Listing 12.14. Handling User Logins and Registration (index.php)

<?php require_once("classes/utils/Constants.class.php"); require_once("classes/UserManager.class.php"); $uManager = new UserManager(); $error = ''; if($_GET['mode'] == 'Register') {     if($_POST['firstName'] !='' && $_POST['lastName'] != '' && $_POST['email'] != '' &&  $_POST['username'] != '' && $_POST['password'] != '')     {         $response = $uManager->register($_POST['firstName'], $_POST['lastName'],  $_POST['email'], $_POST['username'], $_POST['password']);         if($response == Constants::$SUCCESS)         {             header("Location: mail.php?username=". $_POST['username']);         }         else         {             $error = 'The username or password that you have choosen is in use.';         }     }     else     {         $error = 'Please complete all of the form fields.';     } } else {     if(isset($_POST['username']) && isset($_POST['password']))     {         $response = $uManager->login($_POST['username'], $_POST['password']);         if($response == Constants::$SUCCESS)         {             header("Location: mail.php?username=". $_POST['username']);         }         else         {             $error = 'The username and password that you have entered do not match any records.';         }     } } ?>

When the form is posted, it posts back on itself and runs the PHP at the top of the page.
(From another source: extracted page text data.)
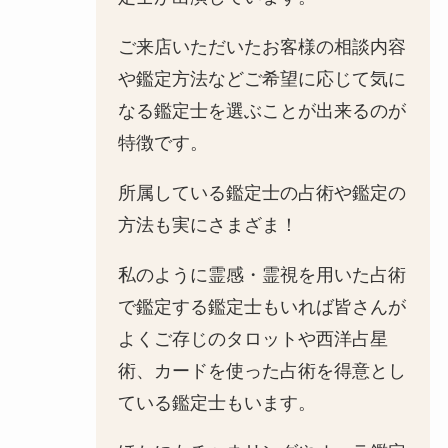
ご来店いただいたお客様の相談内容
や鑑定方法などご希望に応じて気に
なる鑑定士を選ぶことが出来るのが
特徴です。
所属している鑑定士の占術や鑑定の
方法も実にさまざま！
私のように霊感・霊視を用いた占術
で鑑定する鑑定士もいれば皆さんが
よくご存じのタロットや西洋占星
術、カードを使った占術を得意とし
ている鑑定士もいます。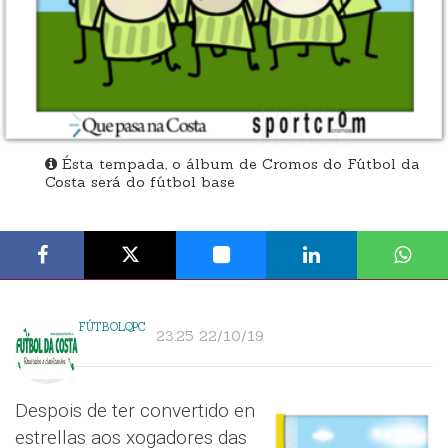
Ésta tempada, o álbum de Cromos do Fútbol da
Costa será do fútbol base
FÚTBOLQPC
23:25 22/10/19
Despois de ter convertido en
estrellas aos xogadores das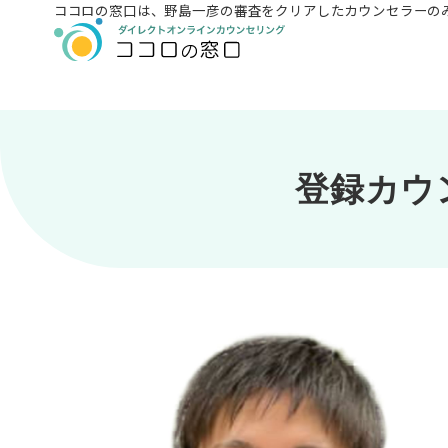
ココロの窓口は、
野島一彦の審査をクリアしたカウンセラーの
登録カウ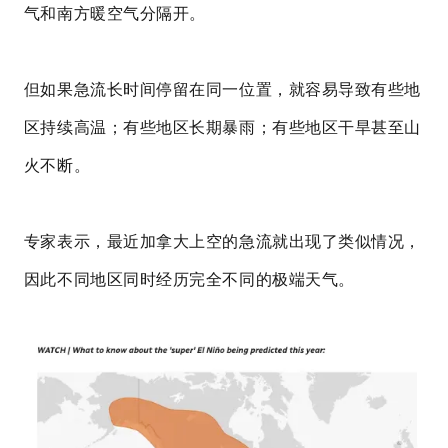
气和南方暖空气分隔开。
但如果急流长时间停留在同一位置，就容易导致有些地
区持续高温；有些地区长期暴雨；有些地区干旱甚至山
火不断。
专家表示，最近加拿大上空的急流就出现了类似情况，
因此不同地区同时经历完全不同的极端天气。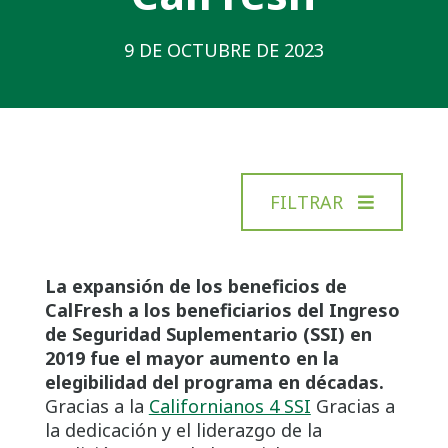
9 DE OCTUBRE DE 2023
FILTRAR
La expansión de los beneficios de
CalFresh a los beneficiarios del Ingreso
de Seguridad Suplementario (SSI) en
2019 fue el mayor aumento en la
elegibilidad del programa en décadas.
Gracias a la
Californianos 4 SSI
Gracias a
la dedicación y el liderazgo de la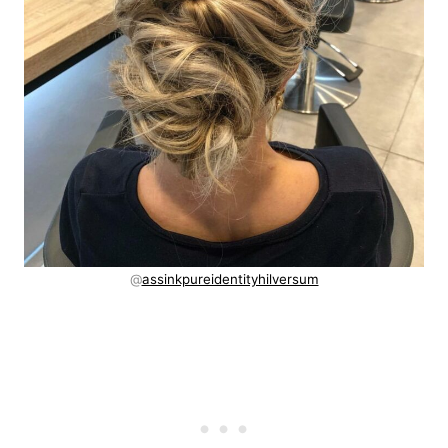
@
assinkpureidentityhilversum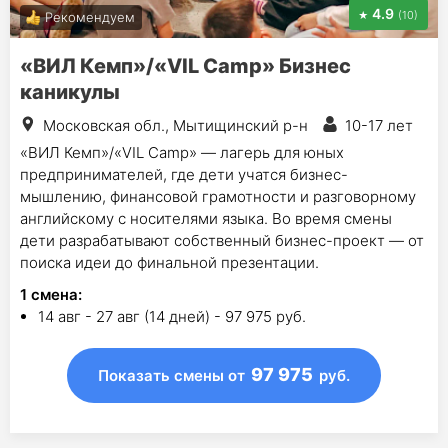
4.9
(10)
Рекомендуем
«ВИЛ Кемп»/«VIL Camp» Бизнес
каникулы
Московская обл., Мытищинский р-н
10-17 лет
«ВИЛ Кемп»/«VIL Camp» — лагерь для юных
предпринимателей, где дети учатся бизнес-
мышлению, финансовой грамотности и разговорному
английскому с носителями языка. Во время смены
дети разрабатывают собственный бизнес-проект — от
поиска идеи до финальной презентации.
1
смена
:
14 авг - 27 авг (14 дней) - 97 975 руб.
97 975
Показать смены
от
руб.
It first sets the error variable for later use and then checks the mode of the form. If the mode is equal to register, it runs the register code; otherwise, it runs the login code. In the registration code, it verifies that all the fields were completed and then registers the user through the UserManager object. If the fields are not completed, we set an error message to display to the user. In login mode, we verify that the Username and Password fields are completed and, if they are, we log in the user through the UserManager object. After we receive a successful response, we redirect the user into the application. We set an error message again if there are any failures during this process.

Now that we have created this code, we can really use it for any web application. This reusability is the great thing about writing server-side classes and client-side objects.